Compiling Shell Scripts

The last few weeks I’ve been playing with the BeagleBone — an inexpensive little Linux box aimed at embedded systems. Naturally, you can program it as you would any similar board using C, C++, or a variety of other Linux languages. However, I’ve been probing into how much use the shell (especially bash) might be for some simple embedded tasks.

Although many of the tasks I’ve tackled have been pretty straightforward, bash is actually quite powerful and makes for quick prototyping and even development (yes, there is a bash debugger available). There is at least one objection to using script, though. Since the program is just a text file and it is fairly easy to understand, it might be tempting for users to modify the program with good intentions or bad.

I had this exact problem a number of years ago on a UNIX system. A very complex build system would break and the culprit would be some developer who had to “fix” something in one of the scripts. After a few late nights figuring that sort of thing out, I decided I had to do something.

Ideally, what I wanted was a shell script compiler. That’s a pretty big task, though. You have to track changes in the shell — lots of extra work if you want to support more than one shell or (as I did) more than one platform. I decided to take a shortcut, and a program I called scbind was born.

The idea behind scbind is simple. At a very high level it takes a script as input and outputs an executable file. Just like a compiler. However, it isn’t really a compiler. Instead, it simply embeds an encrypted version of the script in the executable. The executable launches the interpreter and feeds it a named pipe (something I talked about in a different way last time). As you might guess, the executable then decodes the script and feeds it to the interpreter via the pipe.

The interpreter doesn’t have to be the shell. Almost anything that you can use with the #! syntax will work. The executable, then, is really just boilerplate to do the decoding. The encoded text is simply a file with a C-language array in it. A shell script (what else?) does the work of calling the system C compiler to generate the executable, so there’s no need to worry about the back end of the “compilation.”

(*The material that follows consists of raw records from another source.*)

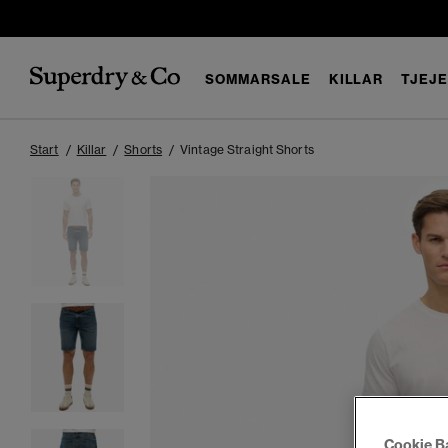
SOMMARSALE
KILLAR
TJEJ
Start
Killar
Shorts
Vintage Straight Shorts
Cookie B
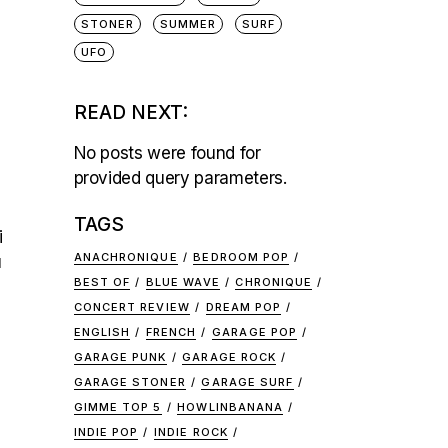
STONER
SUMMER
SURF
UFO
READ NEXT:
No posts were found for
provided query parameters.
TAGS
i
ANACHRONIQUE
BEDROOM POP
u
BEST OF
BLUE WAVE
CHRONIQUE
CONCERT REVIEW
DREAM POP
ENGLISH
FRENCH
GARAGE POP
GARAGE PUNK
GARAGE ROCK
GARAGE STONER
GARAGE SURF
GIMME TOP 5
HOWLINBANANA
INDIE POP
INDIE ROCK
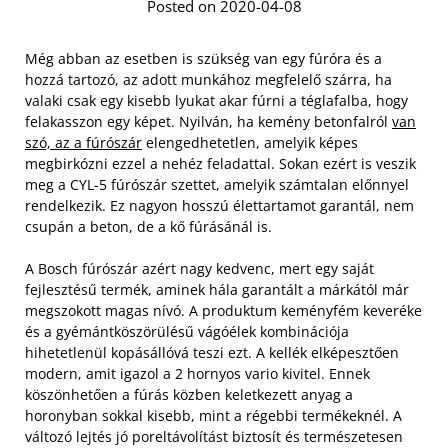
Posted on 2020-04-08
Még abban az esetben is szükség van egy fúróra és a
hozzá tartozó, az adott munkához megfelelő szárra, ha
valaki csak egy kisebb lyukat akar fúrni a téglafalba, hogy
felakasszon egy képet. Nyilván, ha kemény betonfalról
van
szó, az a fúrószár
elengedhetetlen, amelyik képes
megbirkózni ezzel a nehéz feladattal. Sokan ezért is veszik
meg a CYL-5 fúrószár szettet, amelyik számtalan előnnyel
rendelkezik. Ez nagyon hosszú élettartamot garantál, nem
csupán a beton, de a kő fúrásánál is.
A Bosch fúrószár azért nagy kedvenc, mert egy saját
fejlesztésű termék, aminek hála garantált a márkától már
megszokott magas nívó. A produktum keményfém keveréke
és a gyémántköszörülésű vágóélek kombinációja
hihetetlenül kopásállóvá teszi ezt. A kellék elképesztően
modern, amit igazol a 2 hornyos vario kivitel. Ennek
köszönhetően a fúrás közben keletkezett anyag a
horonyban sokkal kisebb, mint a régebbi termékeknél. A
változó lejtés jó poreltávolítást biztosít és természetesen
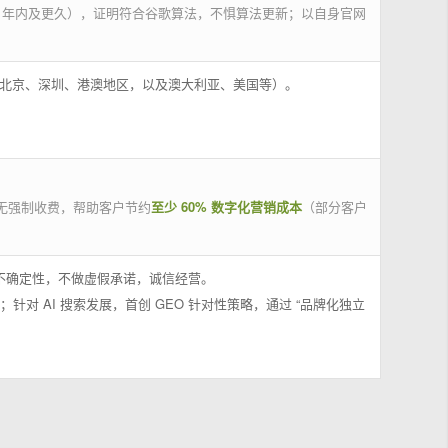
 年内及更久），证明符合谷歌算法，不惧算法更新；以自身官网
州、北京、深圳、港澳地区，以及澳大利亚、美国等）。
无强制收费，帮助客户节约
至少 60% 数字化营销成本
（部分客户
果不确定性，不做虚假承诺，诚信经营。
；针对 AI 搜索发展，首创 GEO 针对性策略，通过 “品牌化独立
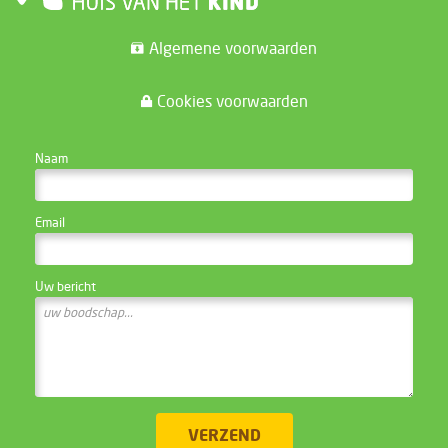
Algemene voorwaarden
Cookies voorwaarden
CONTACTEER DE WEBSITE BEHEERDER
Naam
Email
Uw bericht
VERZEND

If you download scbind, you’ll see that the driver shell script normally discards the C source code after the compiler completes. But the -s option will save that file. You can probably install the whole thing on the BeagleBone, but you can also let the compiler give you the C file, move that to the BeagleBone, and compile it there.

The encoder/decoder is split out of the main file so you can use your own scheme. In my case, I wasn’t worried about high security. I just wanted to keep casual hackers out. My encoder is simple:

#if HAVE_MEMFROB != 1
void *memfrob(char *s, size_t len)
{
  char *s0=s;
  while (len--) {
    *s=*s^0x2A;
    s++;
  }
  return s0;
}

#endif


char *encode(char *s, size_t len, size_t *lenout)
{
  if (lenout) *lenout=len;
  memfrob(s,len);
  return s;
}

If you haven’t run into memfrob() before, it simply XORs a string with the number 42 (which, I am sure, is a nod to The Hitchhiker’s Guide to the Galaxy). Running a string through memfrob once produces seeming gibberish. Running that gibberish back through produces the original string. The examples directory shows a high-low game “compiled” from a shell script, along with examples with awk and Perl.

Of course, you don’t get the other benefits of compilation. The code doesn’t stand alone, nor will it perform better (in fact, I’d expect it to perform slightly worse). But it isn’t much different from running a script and it will keep casual, prying eyes out of your system.